Background – this person is what I would call a “close work acquaintance”. We talk at work and are generally friendly, but don’t hang out outside of work. We’re also in different practice groups, but our offices are pretty close to each other on our floor. We work in the satellite office of a big law firm. She has a baby who doesn’t sleep, and recently while trying to set up a “moms zoom hang out” for the six of us at the office who are young moms (kids three and under) in our office, she said to me she’s really freaking out about coming back, her baby isn’t sleeping. She works for one of the tough partners in our office.

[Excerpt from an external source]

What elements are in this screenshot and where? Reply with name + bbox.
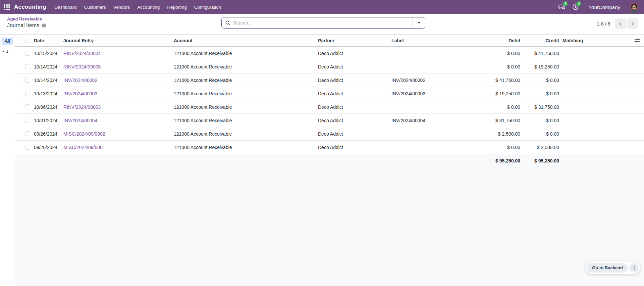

We are all still working from home. When I came back from maternity leave at the end of 2019, I was in the office and had people dropping by my first few days back to say hi, say they were happy to have me back, and ask for baby pictures and generally express support. I want to do the same thing for this co worker, but also not go overboard. So I feel like flowers are too much? But she lives like 45 minutes away from me so it’s not like I could just drop something at her house. Thoughts appreciated!! Thank you!
Anonymous says
Send her a snarky coffee mug and keep the moms’ zoom hangout going.
Waffles says
Seconded! Except in my case, I would do a moms’ group text because I like writing.
Pogo says
+1 just a coffee mug is enough to know that you’re thinking of her!
anonymommy says
If it’s her first, ask her for a pic of the baby! It made me so happy when people recognized this big, life-changing thing I was experiencing instead of pretending I just mysteriously left for three months.
Jeffiner says
I volunteer with an organization in my county that develops a non-partisan voter’s guide for municipal elections. We have school board elections in May, and we’re working on questionnaires for all of the candidates. What questions would you want asked? We’re thinking of asking things along the lines of: 1. How should technology and virtual learning be utilized post-pandemic? 2. How should the Board address disparities in access to technology and resources for disadvantaged students? (or maybe something about school budgets since they had to invest in technology for 2020), and 3. Something about the impact of this year on our students, and what policies can be enacted in the 2021-22 school year to offset those impacts. Any other suggestions? This is a large, urban school district in a large city, and since last fall parents have had the option of in-person or virtual. There are also several suburban school districts whose Boards are up for election, but most enact similar policies to the urban one.
Anonymous says
I think the right questions to ask depend heavily on the specific local issues related to the pandemic and the district’s response. Your questions are good but rather general. Can you incorporate some local specifics? E.g., on question 1, in my district I’d want candidates asked if they favor continuing to let teachers administer tests and quizzes via the on-line learning platform instead of on paper, and why.
Anon says
In my school district, the key questions are what are your plans for increasing in person learning in the fall (2 day a week hybrid currently) and increasing in-person instruction for kids that are in the building (vs. being supervised by a classroom monitor while the teacher continues to instruct remotely so they are still screen learning, just together! in a school building! *roll eyes* I mean it solves the child care issue but not the learning issue). Or “why do you think spending hours renaming schools is more important than a plan to get our children back in those schools”. But I’m probably just overly salty right now about what a disaster this has been.
anonymommy says
I’d want to know something about how they intend to support teachers/staff, and work with the unions.
Redux says
I would want to know what the candidates think about school resource officers (i.e., police officers in schools), particularly if you have issues of disparity in school discipline. Embedded in your #3, I would want to hear a response that acknowledged the trauma suffered by kids and the commitment to providing mental health resources to youth. And practically speaking these candidates are likely going to work more with budgets than with policy (though arguably a budget is a representation of an insitution’s policy priorities) so I would want to know what their experience is with budgets generally, and specifically how they would balance competing budgetary interests.
Anonymous says
+1 million on school resource officers.
Anonanonanon says
-Are you allowed to ask if they have children and if their children attended public school? That matters to me.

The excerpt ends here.